As the ACO’s pharmacist, you receive this list. For one patient, the model assigns a 78% probability of becoming high-cost and lists the top three contributing factors as:
- New prescription for oral chemotherapy (imatinib).
- Two recent ED visits for “nausea and vomiting.”
- Comorbid diagnosis of depression.
The algorithm has done the heavy lifting of identifying the at-risk patient. Now, your clinical brain takes over. You immediately recognize this pattern: The imatinib is causing severe nausea, which is leading to ED visits and likely poor adherence, all of which is exacerbated by the patient’s depression. The model found the “what,” but you understand the “why.” Your intervention is now crystal clear: a CMM visit to proactively manage the chemotherapy side effects, collaborate with the oncologist on an antiemetic regimen, assess adherence, and coordinate with the behavioral health team. This is the powerful symbiosis of advanced analytics and expert clinical practice.

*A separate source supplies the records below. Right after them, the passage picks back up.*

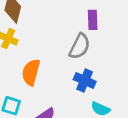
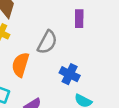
gray semicircle: (80, 46) -> (47, 42), moved

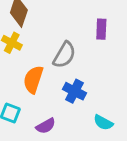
blue cross: (70, 74) -> (74, 91), moved

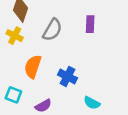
gray semicircle: (64, 55) -> (52, 30), moved

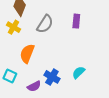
blue cross: (67, 76) -> (52, 77), moved
cyan semicircle: (92, 103) -> (79, 72), moved, turned 104

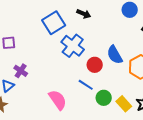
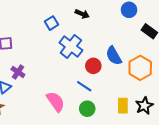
blue square: (54, 23) -> (52, 23), size x0.6
green circle: (104, 98) -> (87, 109), moved
yellow rectangle: (124, 104) -> (123, 106), turned 42

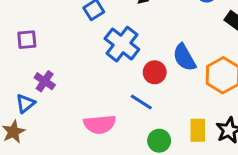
pink semicircle: (56, 102) -> (100, 124), turned 120
green circle: (87, 109) -> (159, 141), moved

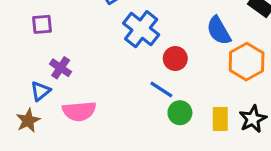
blue semicircle: (184, 57) -> (219, 31), moved
pink semicircle: (100, 124) -> (79, 111), moved
green circle: (159, 141) -> (180, 113), moved

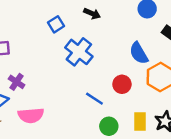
red circle: (175, 59) -> (122, 84), moved
green circle: (180, 113) -> (109, 126), moved

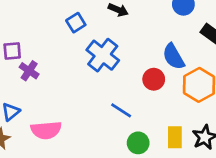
purple cross: (17, 82) -> (29, 71), moved
red circle: (122, 84) -> (154, 79), moved

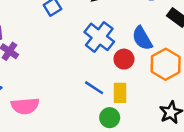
blue cross: (103, 55) -> (99, 37), moved
yellow rectangle: (175, 137) -> (120, 93), moved

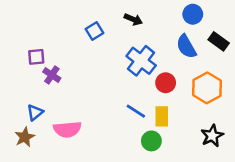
blue semicircle: (142, 38) -> (186, 47), moved

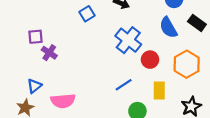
blue line: (136, 111) -> (124, 85), turned -66
yellow rectangle: (162, 116) -> (159, 91), moved

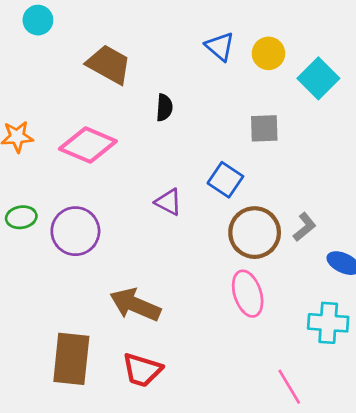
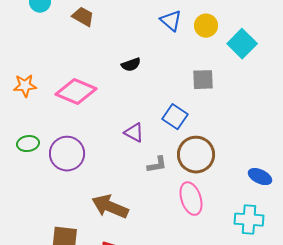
brown trapezoid: (109, 64) -> (83, 17), moved, size x0.7
black semicircle: (164, 108) -> (131, 65), turned 66
gray L-shape: (305, 227) -> (157, 165), moved, turned 30

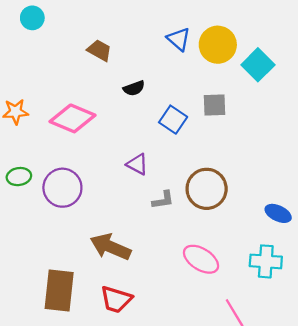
brown trapezoid: (83, 17) -> (99, 50), moved
yellow circle: (206, 26) -> (218, 45), size x1.4
blue square: (175, 117) -> (173, 120), moved
pink ellipse: (191, 199) -> (201, 259), moved, turned -40

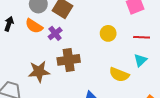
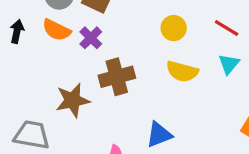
red line: (142, 37) -> (227, 28), turned 35
yellow semicircle: (119, 75) -> (182, 71), moved

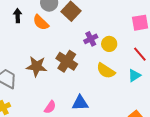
black arrow: (17, 31) -> (18, 16), turned -32
purple cross: (91, 38) -> (91, 39), moved
brown cross: (117, 77) -> (67, 61), turned 30

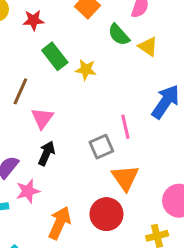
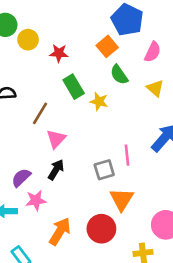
green semicircle: (119, 35) -> (119, 75), moved

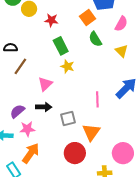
yellow star: (99, 101) -> (67, 66), moved
brown line: (40, 113) -> (20, 66), moved
black arrow: (56, 170) -> (44, 107), turned 56
gray square: (104, 170) -> (68, 119), moved
orange arrow: (60, 231) -> (31, 153), moved

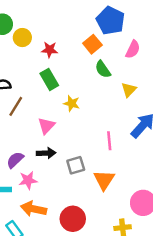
green rectangle: (61, 46) -> (49, 79), moved
yellow triangle: (122, 51) -> (129, 90), moved, turned 32
orange arrow: (31, 153) -> (34, 209), turned -110
red circle: (75, 153) -> (73, 219), moved

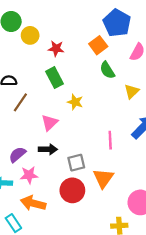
red circle: (73, 219) -> (72, 190), moved

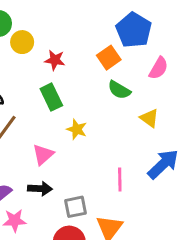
green semicircle: (107, 70) -> (119, 90), turned -30
yellow triangle: (132, 91) -> (149, 118), turned -42

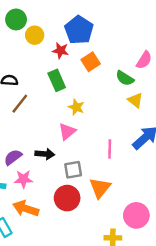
blue pentagon: (134, 30) -> (79, 30), moved
orange square: (109, 58) -> (91, 62), moved
green semicircle: (119, 90) -> (125, 78), moved
pink triangle: (43, 155) -> (67, 131), moved

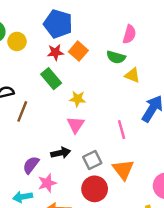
red star: (61, 51) -> (55, 52), moved

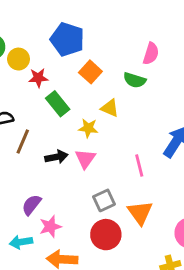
red star: (55, 52) -> (38, 78), moved
yellow triangle: (132, 75) -> (110, 108), moved
black arrow: (61, 153) -> (56, 157), moved

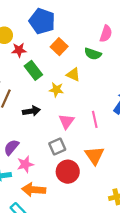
pink triangle: (85, 159) -> (66, 121), moved
gray square: (104, 200) -> (57, 147), moved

11.2.5 The Indispensable Human Element: Clinical Judgment as the Final Filter
Data, registries, risk scores, and predictive models are incredibly powerful tools. They provide the map and the compass for navigating your patient population. But they are not, and will never be, a substitute for your clinical judgment. An algorithm can tell you that a patient has a high risk score, but it cannot tell you that the patient is a non-English speaker with low health literacy who is the primary caregiver for a spouse with dementia. An EHR registry can identify a patient who is not on a statin, but it cannot know that the patient had a documented case of rhabdomyolysis from a statin ten years ago. You are the final, essential filter that translates data into safe and effective patient care.

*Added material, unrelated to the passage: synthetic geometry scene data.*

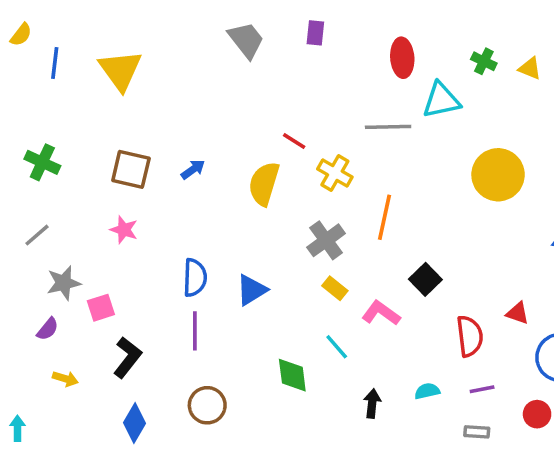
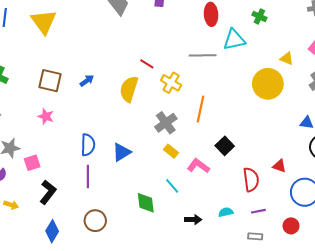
yellow triangle: (530, 68) -> (287, 59), moved
black arrow: (372, 403) -> (193, 220), turned 84

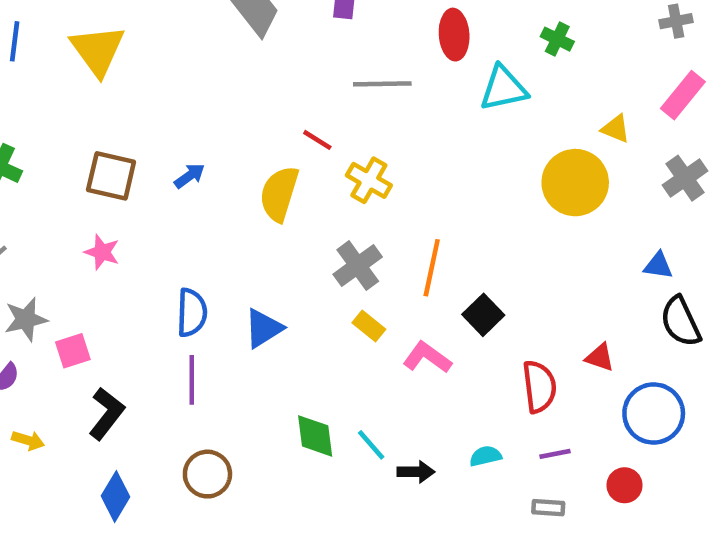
gray line: (203, 55) -> (382, 84), moved
orange line: (201, 109) -> (432, 268), moved
cyan line: (172, 186) -> (371, 445), moved

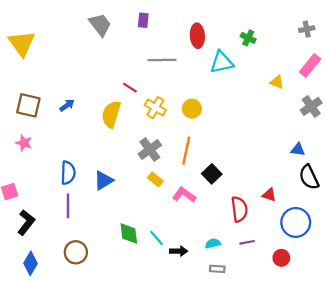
yellow circle: (575, 183) -> (192, 109), moved, size x0.6
gray rectangle: (548, 508) -> (217, 269), moved

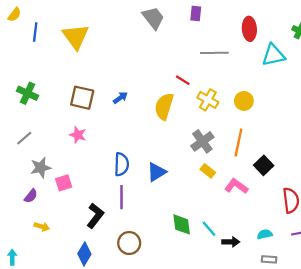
black L-shape: (26, 222) -> (95, 216), moved

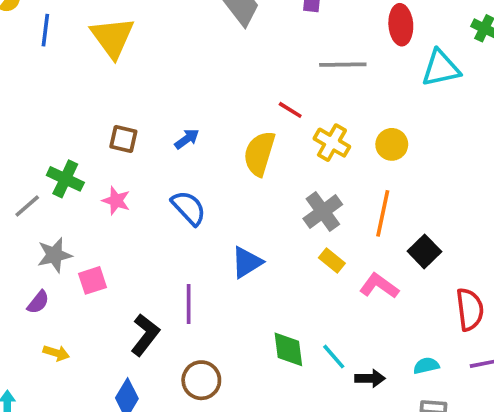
green cross: (28, 93) -> (65, 179), moved
brown square: (82, 98) -> (123, 139), size x0.7
blue semicircle: (122, 164) -> (189, 208), moved, turned -45

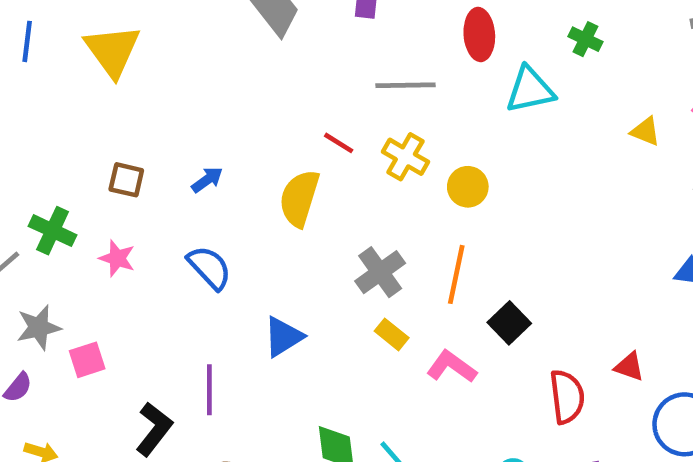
yellow cross: (332, 143) -> (405, 157), moved

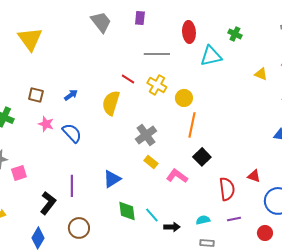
pink star: (117, 258) -> (46, 124), moved
orange line: (456, 274) -> (192, 125), moved
blue triangle: (283, 337) -> (112, 179), moved

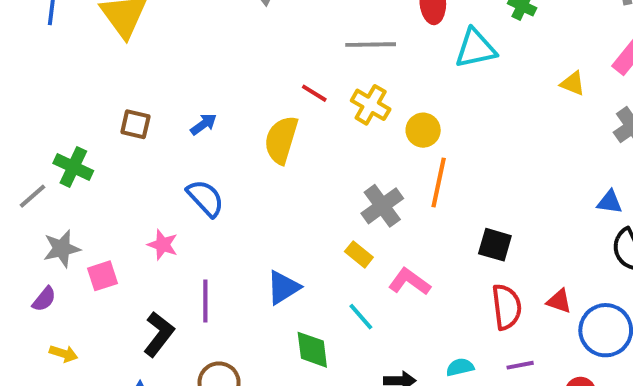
pink star: (46, 124) -> (163, 245), moved
gray cross: (146, 135) -> (382, 206), moved
black square: (202, 157) -> (495, 245), moved, turned -30
red triangle: (254, 176) -> (559, 301), moved
cyan line: (152, 215) -> (361, 317), moved

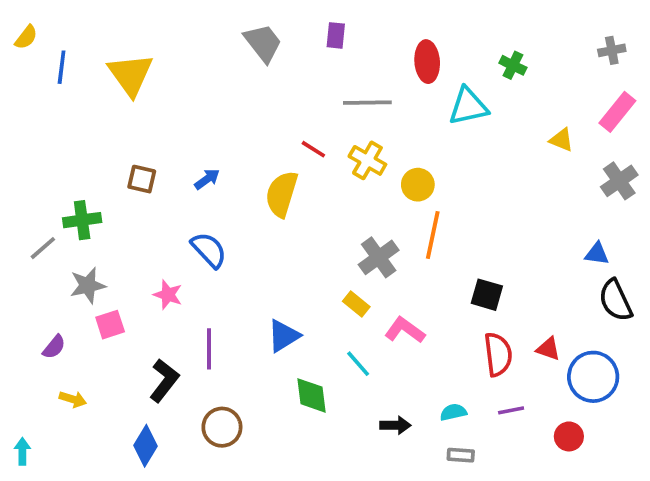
green cross: (73, 167) -> (82, 220), turned -33
gray star: (62, 249) -> (88, 285), moved

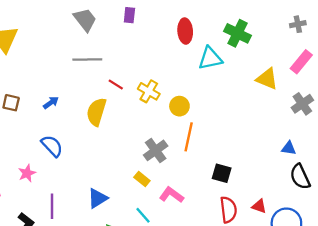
green cross: (513, 65) -> (238, 33), size x1.6
gray line: (367, 103) -> (87, 59), moved
yellow triangle: (561, 140) -> (267, 79), size x1.5
pink star: (168, 295) -> (27, 173), turned 30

“Trust, but Verify”: The Guiding Principle of Data-Driven Pharmacy Practice
You must treat the output of any risk stratification tool with the same professional skepticism you apply to a new prescription. Always ask yourself these critical questions when reviewing a list of high-risk patients:
- Is the data accurate? Does the problem list reflect the patient’s current state? Are the lab values recent? Is the medication list reconciled? A model is only as good as the data it’s fed.
- What is the clinical context? Why is this patient high-risk? Does the model’s prediction make clinical sense? A high LACE+ score is less concerning in a patient being discharged to a skilled nursing facility with 24/7 care than in a frail elderly patient being discharged home alone.
- What does the patient want? The data may suggest that adding a fourth antihypertensive is the “right” thing to do, but the patient may be experiencing significant pill burden and side effects. Your role is to balance evidence-based guidelines with the patient’s goals of care and personal preferences.
- Is there a “non-data” factor I’m missing? Risk scores rarely account for social determinants of health, caregiver support, health literacy, or cultural factors. Your holistic assessment of the patient is the piece that the algorithm can’t see.